I had visit Le Bal before and this smallish gallery in Montmartre lived up to the promise of that last visit. Quite apart from the exhibition, to which I’ll come in a moment, the space is excellent, the culture is very much contemporary photography, and the welcome & service are both excellent. The staff at the super little cafe went out of their way to accommodate eight hungry OCA students and so ‘full marks’ for that. This time, the exhibition was of work by two artists of whom, like Pernot, I had never heard before – Mikhael Subotzky and Patrick Waterhouse. The former is South African and the latter British; and this was their collaboration on Ponte City. I must admit that I had done little preparation for this particular exhibition (much of the background on Le Bal’s site being – perfectly reasonably – in French), but subsequent reading further informs me about Ponte City itself – a circular tower-block building in Johannesburg that seems to have as many stories as it has storeys (54)! It was built during apartheid, in 1976, targeted at white middle-class couples, but has gone through various phases – sometimes seeming to epitomise the hope for a brighter South African future and sometimes seeming to represent (and house) the least positive aspects of the reality of the country’s struggles with itself, its past, and economic reality. The exhibition seeks to explore that history – partly through new photography, some of it portrait, some documentary, some almost more typology – but also through a variety of other sources such as promotional material, architects’ drawings, found objects, old photographs, magazines, letters/communications, handwritten accounts, tear-sheets, and so on. And it works – not especially on the level of photography itself, though that is clearly a crucial element and, to an extent, a subject of the work, but as documentary art representing social history in a varied, interesting and stimulating manner.

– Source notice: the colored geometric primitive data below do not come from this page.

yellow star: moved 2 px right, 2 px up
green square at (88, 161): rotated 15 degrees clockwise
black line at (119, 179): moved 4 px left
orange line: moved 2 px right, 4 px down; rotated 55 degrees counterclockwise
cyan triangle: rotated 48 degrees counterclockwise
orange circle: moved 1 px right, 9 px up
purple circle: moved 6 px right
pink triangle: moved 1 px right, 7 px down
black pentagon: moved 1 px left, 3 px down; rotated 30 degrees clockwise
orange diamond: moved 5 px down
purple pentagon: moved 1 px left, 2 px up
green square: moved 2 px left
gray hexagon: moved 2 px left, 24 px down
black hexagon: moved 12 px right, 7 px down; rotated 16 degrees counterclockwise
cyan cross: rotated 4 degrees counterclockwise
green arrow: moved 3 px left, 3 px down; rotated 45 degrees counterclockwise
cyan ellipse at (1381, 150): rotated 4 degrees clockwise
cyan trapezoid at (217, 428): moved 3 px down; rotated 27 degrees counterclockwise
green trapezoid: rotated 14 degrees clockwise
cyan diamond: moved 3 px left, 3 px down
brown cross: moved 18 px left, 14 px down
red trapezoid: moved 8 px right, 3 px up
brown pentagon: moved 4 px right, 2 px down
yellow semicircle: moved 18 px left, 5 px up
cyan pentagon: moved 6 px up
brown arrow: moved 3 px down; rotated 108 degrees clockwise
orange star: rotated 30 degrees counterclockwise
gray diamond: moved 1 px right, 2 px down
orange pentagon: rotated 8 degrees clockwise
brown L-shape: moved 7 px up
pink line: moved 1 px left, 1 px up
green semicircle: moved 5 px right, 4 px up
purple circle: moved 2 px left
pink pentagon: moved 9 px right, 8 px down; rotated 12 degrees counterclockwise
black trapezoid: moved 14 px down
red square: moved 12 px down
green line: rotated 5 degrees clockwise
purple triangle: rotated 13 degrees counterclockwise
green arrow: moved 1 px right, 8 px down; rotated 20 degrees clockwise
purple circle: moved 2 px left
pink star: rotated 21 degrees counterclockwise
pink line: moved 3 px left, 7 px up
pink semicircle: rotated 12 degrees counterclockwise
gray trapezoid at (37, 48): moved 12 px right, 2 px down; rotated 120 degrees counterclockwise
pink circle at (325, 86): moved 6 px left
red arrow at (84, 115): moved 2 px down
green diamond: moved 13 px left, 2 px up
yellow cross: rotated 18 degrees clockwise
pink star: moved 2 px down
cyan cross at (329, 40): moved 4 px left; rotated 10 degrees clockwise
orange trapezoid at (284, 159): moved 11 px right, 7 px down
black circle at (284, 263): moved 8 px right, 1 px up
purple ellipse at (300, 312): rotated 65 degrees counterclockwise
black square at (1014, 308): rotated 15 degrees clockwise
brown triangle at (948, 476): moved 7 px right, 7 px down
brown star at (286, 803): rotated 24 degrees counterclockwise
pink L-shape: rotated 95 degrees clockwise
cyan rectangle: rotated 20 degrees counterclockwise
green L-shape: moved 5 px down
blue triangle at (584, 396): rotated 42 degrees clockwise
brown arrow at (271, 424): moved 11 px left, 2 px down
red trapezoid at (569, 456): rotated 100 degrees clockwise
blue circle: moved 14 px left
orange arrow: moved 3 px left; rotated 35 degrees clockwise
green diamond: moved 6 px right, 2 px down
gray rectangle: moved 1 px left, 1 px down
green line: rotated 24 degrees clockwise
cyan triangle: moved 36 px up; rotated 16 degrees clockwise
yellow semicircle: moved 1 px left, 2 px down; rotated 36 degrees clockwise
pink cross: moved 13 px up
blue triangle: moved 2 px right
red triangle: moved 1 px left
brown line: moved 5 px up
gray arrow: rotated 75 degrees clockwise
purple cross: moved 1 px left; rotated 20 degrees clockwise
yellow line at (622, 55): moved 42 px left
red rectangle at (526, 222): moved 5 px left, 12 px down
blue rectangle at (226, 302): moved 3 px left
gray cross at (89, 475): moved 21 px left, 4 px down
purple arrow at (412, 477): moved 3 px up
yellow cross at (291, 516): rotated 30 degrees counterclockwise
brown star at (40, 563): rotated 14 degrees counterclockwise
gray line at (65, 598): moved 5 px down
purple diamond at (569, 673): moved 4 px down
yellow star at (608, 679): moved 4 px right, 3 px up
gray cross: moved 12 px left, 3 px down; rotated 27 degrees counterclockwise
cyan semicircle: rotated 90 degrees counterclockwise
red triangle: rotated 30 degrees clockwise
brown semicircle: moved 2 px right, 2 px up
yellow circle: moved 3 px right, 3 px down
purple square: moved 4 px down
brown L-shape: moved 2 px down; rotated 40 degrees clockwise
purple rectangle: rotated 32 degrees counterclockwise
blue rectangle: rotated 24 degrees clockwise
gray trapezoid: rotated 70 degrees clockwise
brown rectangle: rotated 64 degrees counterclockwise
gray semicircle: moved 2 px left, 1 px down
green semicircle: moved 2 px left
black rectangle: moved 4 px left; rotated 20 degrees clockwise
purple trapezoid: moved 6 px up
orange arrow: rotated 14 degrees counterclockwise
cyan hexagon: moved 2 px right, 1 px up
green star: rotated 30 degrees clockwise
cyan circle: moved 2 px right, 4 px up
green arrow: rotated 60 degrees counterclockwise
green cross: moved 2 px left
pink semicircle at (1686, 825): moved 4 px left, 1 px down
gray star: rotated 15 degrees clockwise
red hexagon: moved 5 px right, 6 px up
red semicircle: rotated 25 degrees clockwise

This image gives a flavour of how it uses and presents the mixed media – in this case, mainly found material though there is a glimpse of a large-scale image on the right. It also demonstrates a phenomenon that was common in this show, but also present in Pernot’s exhibition (and others on the Paris trip) – the impossibly high exhibits. Short of taking a ladder, it is physically impossible to look at several of the images and items that are placed high on the wall. The only conclusion is that it is meant to be viewed as a whole, as in this image, and/or that we are meant to feel a sense that however long we look we will only ever know part of the story. Sometimes, it was intended to relate to the height of the building, as in the presentation on the far wall below.
There was no shortage of accessible material to look at, so I’m not suggesting this approach detracted from the effectiveness, but it was certainly unusual (albeit, as I say, a characteristic of more than one of the Paris shows). As with Pernot, there is much to learn from the use of varied materials, beyond the purely photographic. And, as fellow student Stephanie identified for us, this work has been exhibited in different ways at different locations – see here. There was also some creative and interesting detail to reward the closer look. Look at the combination of newly-created photograph, found image, and document in this specific exhibit.
So, two contemporary exhibitions, both operating broadly in the documentary field, which have demonstrated the effectiveness of taking a flexible and multi-faceted approach to the presentation of photographic material. They have also introduced me to some new names to follow – especially Mathieu Pernot.